Amazon is up 30 percent this year while Alibaba‘s stock has nearly doubled as both companies race to a $500 billion in value.
Bulls have reason to love both. They dominate ecommerce in their respective markets (Amazon in the US and Alibaba in China) and both are expanding into new businesses like groceries, original content and cloud.
The difference is: the Chinese market — and middle class — is growing much faster and some investors see Alibaba as a proxy for that growth. That’s part of the reason the Chinese giant is catching up.
It’s also attracted some big names in the hedge fund space like David Tepper and Dan Loeb who have picked up shares this year.

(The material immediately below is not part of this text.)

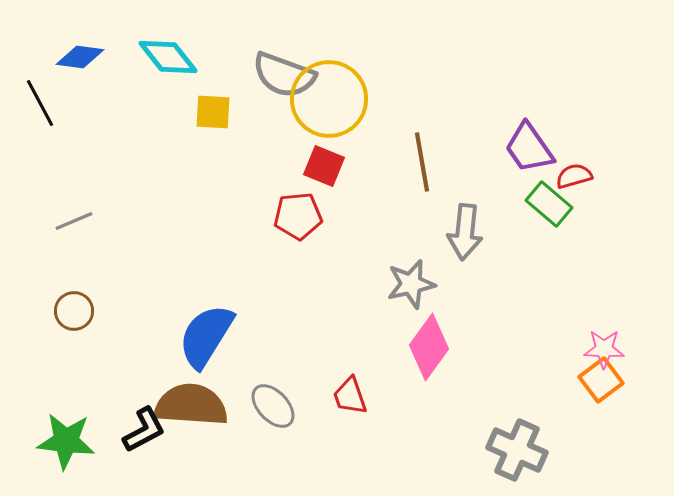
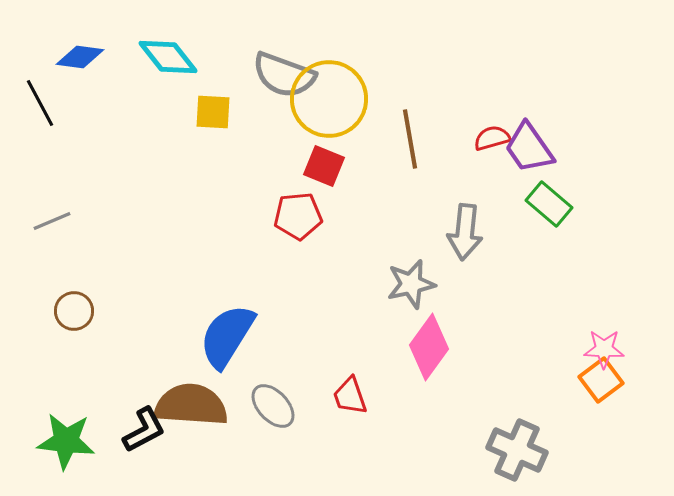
brown line: moved 12 px left, 23 px up
red semicircle: moved 82 px left, 38 px up
gray line: moved 22 px left
blue semicircle: moved 21 px right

Amazon and Alibaba are getting a lot of love from analysts too — though Alibaba has the edge. Of the 47 brokers that cover the Chinese tech giant, not a single one has a sell rating. It’s median target price is $197.51, about 15 percent higher than where shares stand today, according to FactSet.
Amazon, on the other hand, has one sell rating out of the 44 analysts covering it and it’s about 17 percent from its median target price of $1,150.46.
Despite stellar runs for both though, these are some of the most controversial stocks on the market. Especially Alibaba, which is the most shorted company in the world by a mile.
Financial analytics firm S3 Partners crunched the numbers for us.
Short positions in Alibaba total nearly $23 billion. The next most shorted firm, Tesla, draws less than half that in short interest, $10.4 billion. Then it’s Apple with $7.1 billion and AT&T with $6.6 billion.
Netflix and Amazon are tied at almost $5 billion.
One of the reasons investors love Alibaba as a proxy for China is the very same reason others hate it. Shorting Alibaba is seen as a way to bet against China’s economic growth and broader stock markets.
But this year, those Alibaba bears are in a world of pain thanks to its incredible run . They’re down more than 10 billion for the year, and $2.2 billion August alone as shares have surged 10 percent.
Another good month like that, and it’ll worth more than Amazon.